The Independent's Alex Fury lamented seeing the above-mentioned Mr. Gandy, a "classic" dude himself, denigrate the apparent frippery of British designers on national TV. (Of note: Gandy is on the council for London's men's shows.) "I can't help but bemoan the fact that a suited, booted and hatted gentleman is still our stereotypical image of menswear," said Fury. "How reactionary. How antiquated. How downright dull."

In my opinion, fashion should be fun, and you shouldn't be taking it too seriously. Your closet is a breeding ground for creativity, not conformity. Who wants to open up an armoire and think to himself, "How can I look like everyone else today?" or, "Which outfit will my peers approve of?" Is this middle school? Who are you trying to please? A blog post from the writer Charlie Porter speaks to this point very eloquently:

The young menswear designers who have shown at MAN and LC:M since 2005 are restoring a broken link to the radical fashion halted in the 1980s...with their designs, they are allowing for all that is diverse, different, complex and often unsaid. Sometimes the work is uncomfortable or challenging. Often it is celebratory. But it creates a dialogue, and promotes further freedom and creativity. It's these things which show the importance of fashion as a bellwether, not of superficial trends, but of actual societal change.

There will be gay men of the right wing reading this thinking, oh shut up. What they crave is masculine normality through tailoring and what is deemed as conventional clothing. Probably because aping normality was the only way for them to gain acceptance and approval from their family, and from their peers, as they grew up in the 80s or 90s.
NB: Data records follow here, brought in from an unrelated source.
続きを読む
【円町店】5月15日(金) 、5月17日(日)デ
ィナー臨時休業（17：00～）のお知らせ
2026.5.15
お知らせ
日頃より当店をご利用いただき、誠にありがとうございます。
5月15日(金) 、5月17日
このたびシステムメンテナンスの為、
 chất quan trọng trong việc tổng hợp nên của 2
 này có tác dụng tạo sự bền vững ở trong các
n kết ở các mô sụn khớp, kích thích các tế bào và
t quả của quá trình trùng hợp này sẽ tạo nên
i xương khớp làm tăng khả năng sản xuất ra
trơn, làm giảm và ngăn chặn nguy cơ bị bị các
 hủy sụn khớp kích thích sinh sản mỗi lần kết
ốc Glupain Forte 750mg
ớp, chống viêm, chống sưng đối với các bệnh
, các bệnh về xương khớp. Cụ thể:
This brings us to the problem of queer identity in fashion, menswear in particular. The trappings of masculinity seem to have created a new cult of getting off on fitting in. Why do gay men, accustomed to internalizing self-loathing from a very early age (thanks, society!), seek out "straight-acting" men? Is there a fetishization of "normal" going on here? Feelings of repression and self-hatred (seeing yourself as inferior and/or emasculated by society) bubble to the surface as a hunt for "masc" fuck buddies.

Yet the idea of normal, normalcy, etc., is itself anti-queer, or at least un-queer. Gay men are part of a subculture -- by birth, by choice, whatever -- that deviates from the norm in a fairly fundamental way. To act like "normal" is some sort of newly attainable goal that everyone wants to hop on board with ("We can get married! We're just like you!") is the complete opposite of progress, something that HuffPost Gay Voices editor Noah Michelson discusses in this video. He describes his feeling that "normal" is a "privilege" fought for by "faggots, dykes and gender-nonconforming people." He explains, "'I just happen to be gay': That's not something you could say 20 years ago."
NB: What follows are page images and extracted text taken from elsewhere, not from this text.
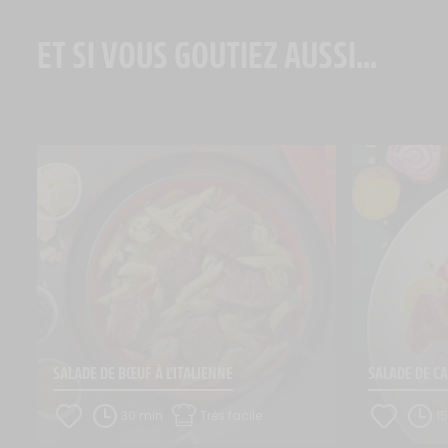
ET SI VOUS GOUTIEZ AUSSI...
SALADE DE BŒUF À L’ITALIENNE
SALADE DE C
30 min
Très facile
1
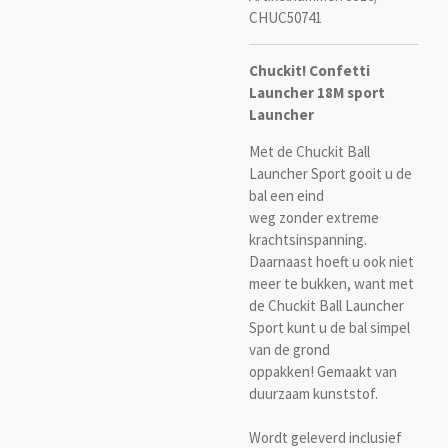
CHUC50741
Chuckit! Confetti
Launcher 18M sport
Launcher
Met de Chuckit Ball
Launcher Sport gooit u de
bal een eind
weg zonder extreme
krachtsinspanning.
Daarnaast hoeft u ook niet
meer te bukken, want met
de Chuckit Ball Launcher
Sport kunt u de bal simpel
van de grond
oppakken! Gemaakt van
duurzaam kunststof.
Wordt geleverd inclusief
And let's not forget that, because "normal" really isn't the point, people. Take, for example, the fight for marriage. It isn't about us conforming to their standard; it's about gay men and women being equal citizens who are constitutionally granted equal rights. And equal does not mean the same. It simply means that our differences do not make us second-class citizens. It means that you should be able to grow up having a healthy sexual understanding of yourself. You should be able to grow up loving yourself, and loving what makes you different, not hating it. It means that you should be able to have healthy sexual encounters that aren't degrading or covert and that don't make you feel like you're hiding something terrible. It doesn't mean you should feel lucky to be able to look forward to one day fitting in or "passing." "I'm just like you!" is not a victory cry.

Long story short: I'd just like to see people stop being misogynistic assholes. Femininity, however you understand it, is not a diminishing characteristic in a person, man or woman. The sooner we come to terms with that, the better off -- and the better-dressed -- we'll all be.